The Netherlands takes first step in holding Syria’s torturers to account
The Dutch Foreign Ministry says it will hold Syria responsible for “gross human rights violations” in a process that could make its way to the UN’s International Court of Justice.
The Netherlands is laying the groundwork for a case against Syria at the United Nations’ highest court, announcing today it will be holding the Syrian government responsible for the widely documented human rights violations carried out inside its torture chambers.
“The Assad regime has committed horrific crimes time after time. The evidence is overwhelming. There must be consequences,” Dutch Foreign Minister Stef Blok said in a statement.
The Dutch government sent a diplomatic note to the Syrian government today reminding Damascus of its obligations under the United Nations Convention against Torture and requesting negotiations over its violations.

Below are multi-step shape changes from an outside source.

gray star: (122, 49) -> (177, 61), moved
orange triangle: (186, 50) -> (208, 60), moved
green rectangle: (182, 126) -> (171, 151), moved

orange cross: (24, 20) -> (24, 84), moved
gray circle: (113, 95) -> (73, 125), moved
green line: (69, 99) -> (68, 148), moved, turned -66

By invoking the torture convention, of which both countries are signatories, the Netherlands can propose to submit the case to arbitration should negotiations with Syria fail. If that doesn’t work, the Dutch can then refer the dispute to the International Court of Justice in the Hague.

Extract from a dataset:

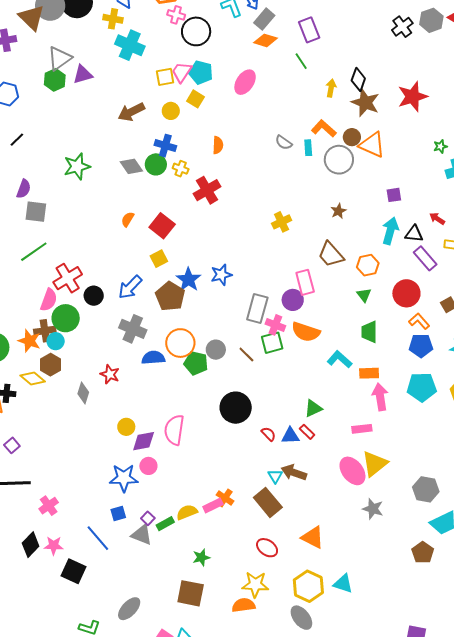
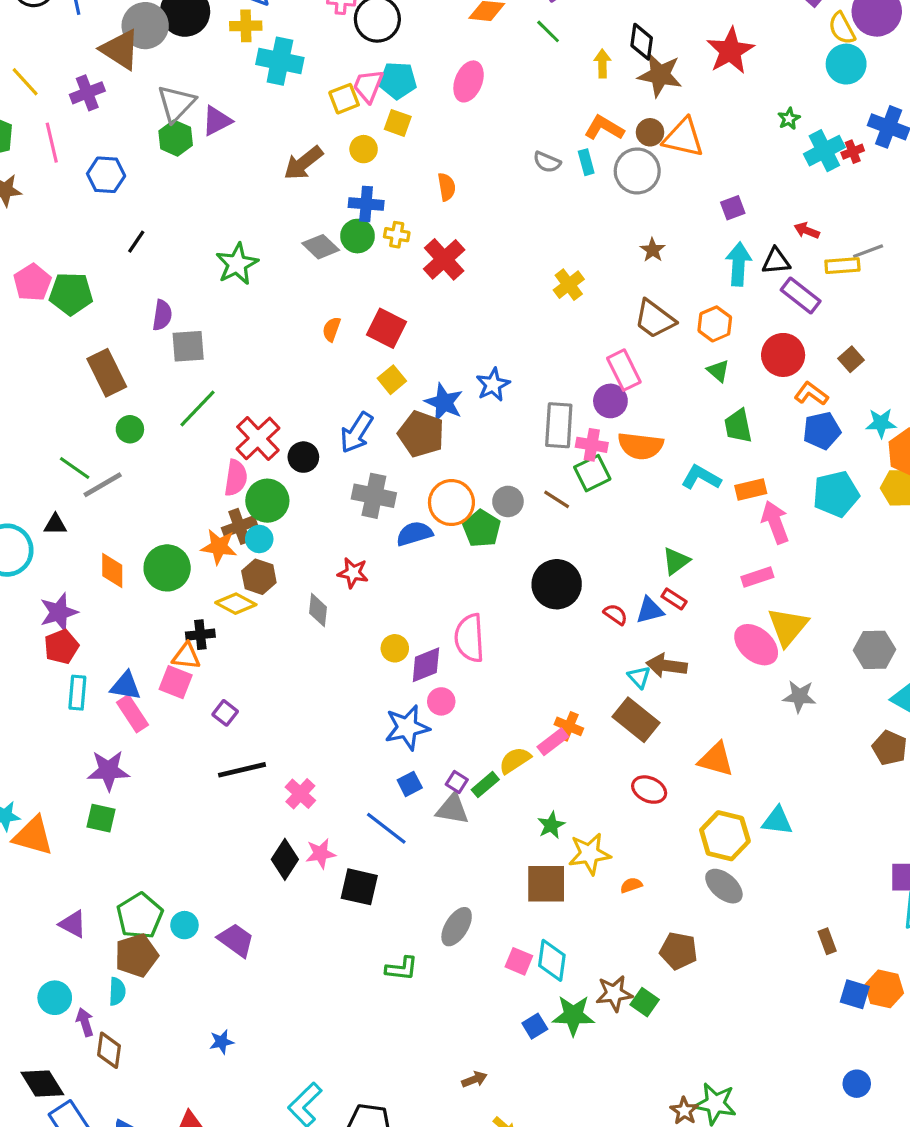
green pentagon: (196, 363) -> (482, 529), turned 30
yellow star: (255, 584) -> (589, 854), moved
orange semicircle: (244, 605) -> (631, 885), size x0.6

It’s important to manage expectations, said Roger Lu Phillips, legal director at the Washington-based Syria Justice and Accountability Centre. The International Court of Justice, which only hears disputes among states, doesn’t have the authority to impose criminal sentences and victims’ testimonies are unlikely to be heard by the court.

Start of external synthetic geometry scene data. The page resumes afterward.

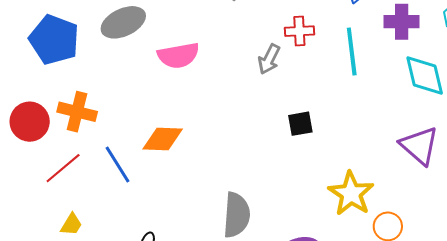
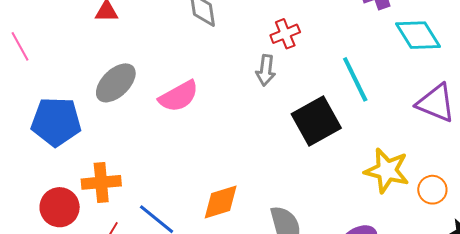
cyan line: (352, 51) -> (355, 79), moved
black square: (300, 124) -> (316, 121), size x1.8
orange diamond: (163, 139) -> (221, 202), moved

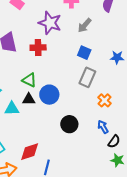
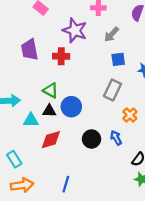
blue square: (84, 53) -> (118, 59), moved, turned -32
blue arrow: (103, 127) -> (116, 138), moved
red diamond: (30, 152) -> (51, 140), moved

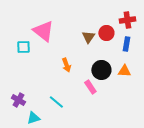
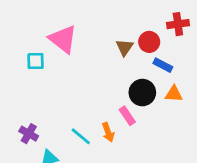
blue rectangle: (126, 44) -> (163, 65), moved, turned -72
orange arrow: (66, 65) -> (108, 132), moved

Though Syrian President Bashar al-Assad won’t be the named defendant, the case could succeed in further isolating him on the world stage.
“It could find that there’s a state policy of torture, which is the practice of authoritarian regimes, not those that should be accepted into the international community,” said Phillips.
There could be a symbolic recognition of wrongdoing, much like the way Serbia’s government was held responsible by the court in 2007 for failing to prevent the genocide at Srebrenica. A judgment on Syria could also further embolden foreign governments to impose sanctions, as well as help establish a basis for extradition of Assad and Cabinet officials once they are no longer in power, Phillips said.
Mai El-Sadany, the managing director and the legal and judicial director at the Washington-based Tahrir Institute for Middle East Policy, acknowledges there are challenges in enforcing a potential International Court of Justice judgment but said, “The very process of signaling an intent to bring this case achieves a form of accountability.”
“This is the Netherlands reminding the international community that we can’t normalize torture,” she said. “That even though Syria is no longer in the headlines as it was years ago, this is something we can’t accept.”
More traditional avenues for accountability aren’t available in the case of Syria. Finding justice in Syrian government-run courts is out of the question, and Assad’s veto-wielding patrons on the UN Security Council, Russia and China, have blocked referrals to the International Criminal Court.
The Netherlands is the latest European government to provide some hope of justice for Syria’s victims. A landmark torture trial against two suspected members of Assad’s intelligence services is ongoing in Koblenz, Germany. Federal prosecutors brought the case under the country’s universal jurisdiction law, which allows for the prosecution of grave crimes committed in another country, regardless of whether the suspects or victims are German nationals.
In June, Germany arrested a doctor accused of carrying out torture in one of the Syrian regime’s notorious detention centers. Both Germany and France have also issued an international arrest warrant for Jamil Hassan, the chief of Syria’s air force intelligence directorate. He and eight other high-ranking officials are the subject of a criminal complaint filed by a group of former Syrian prisoners in Germany.
Human rights monitors and former detainees have compiled an overwhelming body of evidence to be used in these cases. Since the uprising began in 2011, the Syrian government is believed to have extrajudicially executed thousands of people considered disloyal to the regime and tortured countless more.
The Syrian Network for Human Rights, which briefs the UN on potential rights abuses, has documented 72 different methods of torture used against detainees in government-run prisons, including the use of scalding hot water, electric shocks and burning detainees with chemical acids and insecticides. Sexual violence, including forced nudity and rape, is also rampant in regime prisons.
After more than nine years of war, some 130,000 Syrians detained or forcibly disappeared by regime forces are still unaccounted for, the group says.